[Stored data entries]
########################################
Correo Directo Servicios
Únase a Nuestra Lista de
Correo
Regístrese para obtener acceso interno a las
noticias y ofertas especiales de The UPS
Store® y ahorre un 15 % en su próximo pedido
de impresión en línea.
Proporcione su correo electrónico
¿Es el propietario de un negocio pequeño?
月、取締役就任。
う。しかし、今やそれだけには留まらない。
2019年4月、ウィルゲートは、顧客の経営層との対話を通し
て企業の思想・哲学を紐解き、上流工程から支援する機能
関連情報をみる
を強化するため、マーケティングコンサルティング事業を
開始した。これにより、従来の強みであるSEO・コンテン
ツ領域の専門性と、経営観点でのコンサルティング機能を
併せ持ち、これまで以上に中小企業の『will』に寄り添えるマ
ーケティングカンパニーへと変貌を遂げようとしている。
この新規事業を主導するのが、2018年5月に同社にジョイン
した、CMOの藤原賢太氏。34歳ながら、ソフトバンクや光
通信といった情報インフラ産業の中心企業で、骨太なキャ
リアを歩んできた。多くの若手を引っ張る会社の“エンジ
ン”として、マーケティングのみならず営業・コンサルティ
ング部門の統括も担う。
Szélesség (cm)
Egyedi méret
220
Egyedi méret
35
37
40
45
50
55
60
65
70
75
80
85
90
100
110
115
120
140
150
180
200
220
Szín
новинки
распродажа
########################################
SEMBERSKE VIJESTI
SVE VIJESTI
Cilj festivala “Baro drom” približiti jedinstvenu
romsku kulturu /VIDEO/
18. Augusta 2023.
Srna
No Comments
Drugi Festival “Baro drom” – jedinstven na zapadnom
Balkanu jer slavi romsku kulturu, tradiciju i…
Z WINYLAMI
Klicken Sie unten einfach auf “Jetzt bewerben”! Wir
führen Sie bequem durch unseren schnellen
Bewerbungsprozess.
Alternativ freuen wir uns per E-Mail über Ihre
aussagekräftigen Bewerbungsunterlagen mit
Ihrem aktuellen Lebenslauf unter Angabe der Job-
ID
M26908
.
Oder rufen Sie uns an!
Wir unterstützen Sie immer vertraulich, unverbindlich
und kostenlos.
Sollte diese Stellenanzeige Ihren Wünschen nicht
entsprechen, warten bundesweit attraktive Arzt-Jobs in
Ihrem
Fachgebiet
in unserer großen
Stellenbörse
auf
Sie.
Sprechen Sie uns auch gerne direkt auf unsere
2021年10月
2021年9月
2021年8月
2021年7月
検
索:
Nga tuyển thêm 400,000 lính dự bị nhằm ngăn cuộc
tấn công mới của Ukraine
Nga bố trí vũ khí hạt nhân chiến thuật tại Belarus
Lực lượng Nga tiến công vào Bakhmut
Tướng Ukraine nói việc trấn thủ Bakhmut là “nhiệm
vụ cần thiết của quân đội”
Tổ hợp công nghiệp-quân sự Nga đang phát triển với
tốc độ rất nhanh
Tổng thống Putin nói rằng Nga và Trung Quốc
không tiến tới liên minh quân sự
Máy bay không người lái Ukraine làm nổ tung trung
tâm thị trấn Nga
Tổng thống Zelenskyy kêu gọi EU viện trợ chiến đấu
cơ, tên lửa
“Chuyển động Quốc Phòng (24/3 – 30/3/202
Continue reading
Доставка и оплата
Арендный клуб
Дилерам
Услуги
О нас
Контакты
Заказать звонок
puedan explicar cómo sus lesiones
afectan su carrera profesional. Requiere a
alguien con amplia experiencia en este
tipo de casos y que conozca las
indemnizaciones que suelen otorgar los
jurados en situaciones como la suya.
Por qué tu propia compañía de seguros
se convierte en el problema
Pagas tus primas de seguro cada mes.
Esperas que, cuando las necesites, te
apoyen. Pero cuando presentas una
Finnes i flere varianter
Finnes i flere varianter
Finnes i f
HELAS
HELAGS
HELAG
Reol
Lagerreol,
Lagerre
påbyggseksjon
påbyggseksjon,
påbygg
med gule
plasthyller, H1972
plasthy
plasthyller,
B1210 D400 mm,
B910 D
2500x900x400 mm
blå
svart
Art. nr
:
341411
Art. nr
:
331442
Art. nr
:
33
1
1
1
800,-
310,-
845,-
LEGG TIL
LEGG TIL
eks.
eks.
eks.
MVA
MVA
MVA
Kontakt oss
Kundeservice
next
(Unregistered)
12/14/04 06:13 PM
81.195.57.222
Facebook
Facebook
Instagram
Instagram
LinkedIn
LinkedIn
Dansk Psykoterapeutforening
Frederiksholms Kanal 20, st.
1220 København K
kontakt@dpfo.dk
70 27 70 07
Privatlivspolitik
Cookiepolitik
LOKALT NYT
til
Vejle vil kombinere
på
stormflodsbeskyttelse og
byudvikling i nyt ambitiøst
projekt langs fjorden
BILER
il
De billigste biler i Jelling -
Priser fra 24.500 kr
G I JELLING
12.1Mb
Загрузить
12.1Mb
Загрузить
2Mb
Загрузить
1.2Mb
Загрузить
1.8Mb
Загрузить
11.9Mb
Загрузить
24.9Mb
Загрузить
########################################
What you will do
In the entries above, identify every line with the word "romsku". Copy those lines.

Expected answer
romsku kulturu /VIDEO/
Balkanu jer slavi romsku kulturu, tradiciju i…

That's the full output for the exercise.